## Task instructions
Print every line of the records below exactly as it reads.

## Exercise input
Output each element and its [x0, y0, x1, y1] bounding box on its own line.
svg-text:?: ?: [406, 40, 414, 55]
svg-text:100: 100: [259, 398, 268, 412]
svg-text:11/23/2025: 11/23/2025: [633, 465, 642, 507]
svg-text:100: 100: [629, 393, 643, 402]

## Your response
Output each element and its [x0, y0, x1, y1] bounding box on its own line.
svg-text:?: ?: [406, 40, 414, 55]
svg-text:100: 100: [259, 398, 268, 412]
svg-text:11/23/2025: 11/23/2025: [633, 465, 642, 507]
svg-text:100: 100: [629, 393, 643, 402]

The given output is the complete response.